** Exercise objective **
From the listing below, please restate exactly the lines beginning at the one with "차량 소유자라면 차량을" and ending at the one with "Gisada - Ambassador Men", both included, and skip the pictures.

** Data extract **
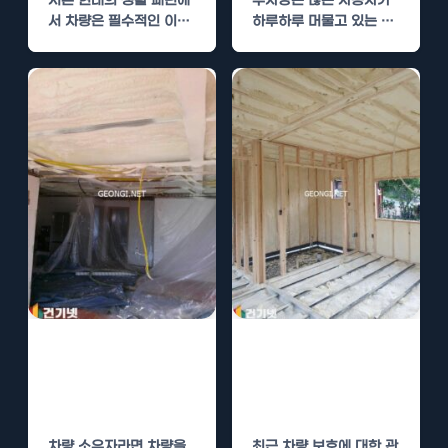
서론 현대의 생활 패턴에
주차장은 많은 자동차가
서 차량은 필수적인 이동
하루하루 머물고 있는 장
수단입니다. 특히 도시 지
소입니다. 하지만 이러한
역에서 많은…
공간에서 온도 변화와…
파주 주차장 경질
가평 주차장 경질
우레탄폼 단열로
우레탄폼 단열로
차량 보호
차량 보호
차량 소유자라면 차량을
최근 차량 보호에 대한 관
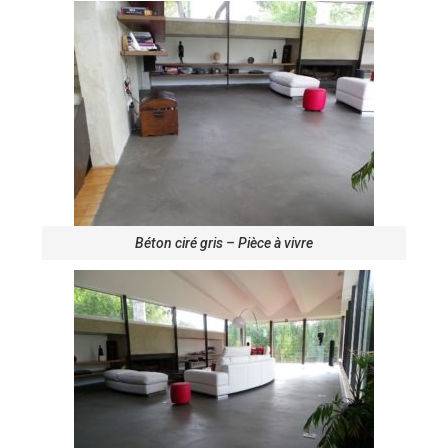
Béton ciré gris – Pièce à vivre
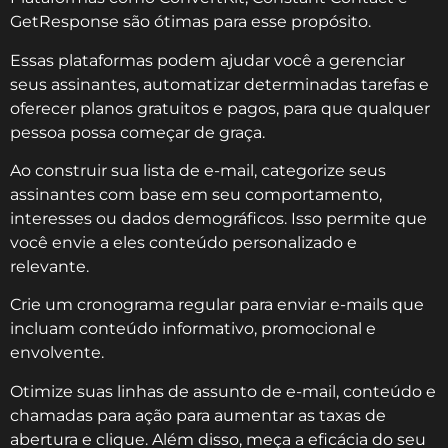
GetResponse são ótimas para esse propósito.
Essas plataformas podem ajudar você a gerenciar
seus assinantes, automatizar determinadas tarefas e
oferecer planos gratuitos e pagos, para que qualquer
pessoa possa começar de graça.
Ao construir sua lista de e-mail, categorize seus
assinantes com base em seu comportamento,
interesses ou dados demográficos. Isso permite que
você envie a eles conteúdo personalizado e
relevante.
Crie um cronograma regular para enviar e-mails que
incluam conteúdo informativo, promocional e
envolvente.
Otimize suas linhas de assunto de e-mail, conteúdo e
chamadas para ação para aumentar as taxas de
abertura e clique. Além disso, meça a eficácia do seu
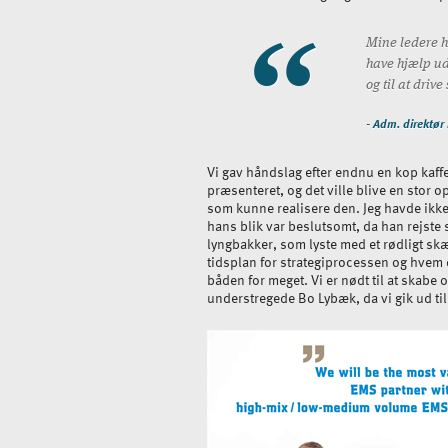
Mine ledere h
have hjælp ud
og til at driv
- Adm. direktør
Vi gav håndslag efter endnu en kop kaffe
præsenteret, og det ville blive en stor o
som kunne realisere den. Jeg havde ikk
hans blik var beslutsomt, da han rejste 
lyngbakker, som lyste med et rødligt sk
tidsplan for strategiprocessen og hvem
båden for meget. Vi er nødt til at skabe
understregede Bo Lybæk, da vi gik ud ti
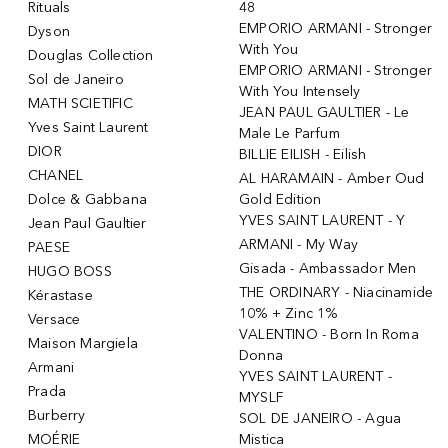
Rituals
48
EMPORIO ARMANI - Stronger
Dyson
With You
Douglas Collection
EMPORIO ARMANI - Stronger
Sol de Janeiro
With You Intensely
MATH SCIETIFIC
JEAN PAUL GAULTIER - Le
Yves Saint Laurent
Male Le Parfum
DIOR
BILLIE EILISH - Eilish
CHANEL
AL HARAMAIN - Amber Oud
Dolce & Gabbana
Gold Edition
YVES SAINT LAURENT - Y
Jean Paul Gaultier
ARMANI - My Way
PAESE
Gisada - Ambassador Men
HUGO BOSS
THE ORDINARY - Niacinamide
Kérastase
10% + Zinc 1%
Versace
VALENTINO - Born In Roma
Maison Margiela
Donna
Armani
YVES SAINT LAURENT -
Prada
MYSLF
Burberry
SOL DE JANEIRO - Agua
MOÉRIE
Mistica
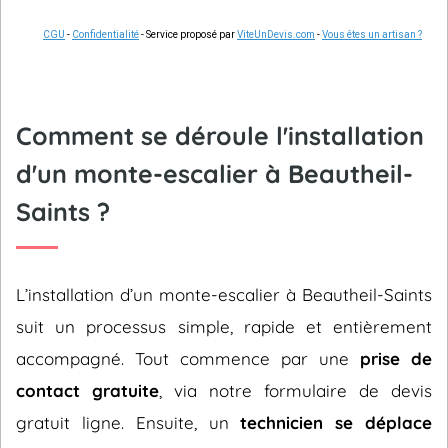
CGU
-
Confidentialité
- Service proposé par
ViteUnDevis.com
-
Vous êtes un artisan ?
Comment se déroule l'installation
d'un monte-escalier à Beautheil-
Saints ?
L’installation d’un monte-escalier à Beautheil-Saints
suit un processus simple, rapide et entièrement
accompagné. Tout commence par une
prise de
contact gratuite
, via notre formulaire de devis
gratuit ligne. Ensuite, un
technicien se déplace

** Exercise solution **
차량 소유자라면 차량을
최근 차량 보호에 대한 관
Béton ciré gris – Pièce à vivre
GetResponse são ótimas para esse propósito.
Essas plataformas podem ajudar você a gerenciar
seus assinantes, automatizar determinadas tarefas e
oferecer planos gratuitos e pagos, para que qualquer
pessoa possa começar de graça.
Ao construir sua lista de e-mail, categorize seus
assinantes com base em seu comportamento,
interesses ou dados demográficos. Isso permite que
você envie a eles conteúdo personalizado e
relevante.
Crie um cronograma regular para enviar e-mails que
incluam conteúdo informativo, promocional e
envolvente.
Otimize suas linhas de assunto de e-mail, conteúdo e
chamadas para ação para aumentar as taxas de
abertura e clique. Além disso, meça a eficácia do seu
Mine ledere h
have hjælp ud
og til at driv
- Adm. direktør
Vi gav håndslag efter endnu en kop kaffe
præsenteret, og det ville blive en stor o
som kunne realisere den. Jeg havde ikk
hans blik var beslutsomt, da han rejste 
lyngbakker, som lyste med et rødligt sk
tidsplan for strategiprocessen og hvem
båden for meget. Vi er nødt til at skabe
understregede Bo Lybæk, da vi gik ud ti
Rituals
48
EMPORIO ARMANI - Stronger
Dyson
With You
Douglas Collection
EMPORIO ARMANI - Stronger
Sol de Janeiro
With You Intensely
MATH SCIETIFIC
JEAN PAUL GAULTIER - Le
Yves Saint Laurent
Male Le Parfum
DIOR
BILLIE EILISH - Eilish
CHANEL
AL HARAMAIN - Amber Oud
Dolce & Gabbana
Gold Edition
YVES SAINT LAURENT - Y
Jean Paul Gaultier
ARMANI - My Way
PAESE
Gisada - Ambassador Men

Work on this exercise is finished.